Only the lines holding the string "dans" are needed; copy each of them from the data.
[[ Records supplied open ]]
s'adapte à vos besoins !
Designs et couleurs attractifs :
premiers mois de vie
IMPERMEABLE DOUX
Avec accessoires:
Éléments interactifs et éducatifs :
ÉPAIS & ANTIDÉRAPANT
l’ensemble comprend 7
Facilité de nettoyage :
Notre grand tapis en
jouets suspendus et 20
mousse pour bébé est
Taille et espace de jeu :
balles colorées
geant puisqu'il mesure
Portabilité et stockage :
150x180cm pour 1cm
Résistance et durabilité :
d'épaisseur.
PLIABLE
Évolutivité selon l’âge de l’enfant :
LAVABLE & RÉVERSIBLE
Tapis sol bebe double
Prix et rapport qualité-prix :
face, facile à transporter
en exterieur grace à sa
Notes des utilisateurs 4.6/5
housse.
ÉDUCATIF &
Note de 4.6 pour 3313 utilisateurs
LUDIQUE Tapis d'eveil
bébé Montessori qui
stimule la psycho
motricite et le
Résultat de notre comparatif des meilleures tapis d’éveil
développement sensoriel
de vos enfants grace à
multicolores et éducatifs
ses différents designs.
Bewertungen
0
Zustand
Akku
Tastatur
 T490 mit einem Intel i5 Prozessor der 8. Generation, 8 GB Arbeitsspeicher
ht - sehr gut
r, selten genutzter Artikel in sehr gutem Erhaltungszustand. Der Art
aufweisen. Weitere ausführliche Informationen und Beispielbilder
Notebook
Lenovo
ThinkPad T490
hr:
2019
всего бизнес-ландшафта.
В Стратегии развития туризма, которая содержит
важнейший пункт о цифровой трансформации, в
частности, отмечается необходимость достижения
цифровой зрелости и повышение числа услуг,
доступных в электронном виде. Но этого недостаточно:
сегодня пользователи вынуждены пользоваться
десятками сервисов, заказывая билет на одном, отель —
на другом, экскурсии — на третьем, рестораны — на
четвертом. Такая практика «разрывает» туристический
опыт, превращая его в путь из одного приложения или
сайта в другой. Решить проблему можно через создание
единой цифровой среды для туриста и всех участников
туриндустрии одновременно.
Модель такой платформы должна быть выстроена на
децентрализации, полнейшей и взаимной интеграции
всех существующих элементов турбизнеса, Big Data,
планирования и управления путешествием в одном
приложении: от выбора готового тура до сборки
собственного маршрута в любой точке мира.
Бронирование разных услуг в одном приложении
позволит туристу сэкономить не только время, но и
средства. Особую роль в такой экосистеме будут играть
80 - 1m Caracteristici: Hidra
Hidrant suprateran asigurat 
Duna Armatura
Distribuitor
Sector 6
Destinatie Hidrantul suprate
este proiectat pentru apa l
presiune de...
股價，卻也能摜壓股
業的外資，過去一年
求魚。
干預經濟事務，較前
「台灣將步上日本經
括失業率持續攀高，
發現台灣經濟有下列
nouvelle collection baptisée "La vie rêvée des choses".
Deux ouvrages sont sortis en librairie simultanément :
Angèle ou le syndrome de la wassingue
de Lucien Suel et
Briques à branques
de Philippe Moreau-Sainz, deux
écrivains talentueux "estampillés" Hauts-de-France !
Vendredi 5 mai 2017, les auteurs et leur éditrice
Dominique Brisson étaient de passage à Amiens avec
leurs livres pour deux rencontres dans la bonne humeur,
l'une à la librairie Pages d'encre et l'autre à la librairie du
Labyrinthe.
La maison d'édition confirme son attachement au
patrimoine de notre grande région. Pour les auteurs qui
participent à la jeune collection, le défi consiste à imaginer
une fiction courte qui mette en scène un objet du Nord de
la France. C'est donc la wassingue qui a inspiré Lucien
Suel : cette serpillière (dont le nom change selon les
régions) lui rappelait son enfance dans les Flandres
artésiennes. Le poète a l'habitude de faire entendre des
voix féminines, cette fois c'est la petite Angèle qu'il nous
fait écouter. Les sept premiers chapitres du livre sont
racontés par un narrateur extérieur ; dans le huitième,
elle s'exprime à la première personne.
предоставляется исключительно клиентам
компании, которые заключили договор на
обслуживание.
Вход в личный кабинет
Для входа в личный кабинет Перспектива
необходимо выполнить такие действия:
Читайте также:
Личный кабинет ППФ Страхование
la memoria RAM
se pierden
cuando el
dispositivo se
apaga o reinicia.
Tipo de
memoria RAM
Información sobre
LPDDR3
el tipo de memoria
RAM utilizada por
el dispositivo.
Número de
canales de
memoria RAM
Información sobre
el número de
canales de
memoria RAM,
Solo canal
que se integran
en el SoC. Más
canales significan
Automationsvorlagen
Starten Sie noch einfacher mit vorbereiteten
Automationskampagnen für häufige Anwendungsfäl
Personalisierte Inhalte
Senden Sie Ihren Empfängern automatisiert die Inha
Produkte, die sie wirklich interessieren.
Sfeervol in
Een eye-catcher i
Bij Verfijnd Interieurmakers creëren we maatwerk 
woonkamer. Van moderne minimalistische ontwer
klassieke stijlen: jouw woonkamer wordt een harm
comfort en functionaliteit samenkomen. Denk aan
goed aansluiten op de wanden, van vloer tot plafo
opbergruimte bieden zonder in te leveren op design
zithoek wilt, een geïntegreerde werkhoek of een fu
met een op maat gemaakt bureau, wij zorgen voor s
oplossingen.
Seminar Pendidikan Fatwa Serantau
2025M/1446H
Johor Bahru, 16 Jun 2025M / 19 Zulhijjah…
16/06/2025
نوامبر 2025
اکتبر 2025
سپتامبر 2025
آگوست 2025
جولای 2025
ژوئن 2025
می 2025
[[ Records supplied closed ]]
▶ [Response area]
leurs livres pour deux rencontres dans la bonne humeur,
régions) lui rappelait son enfance dans les Flandres
racontés par un narrateur extérieur ; dans le huitième,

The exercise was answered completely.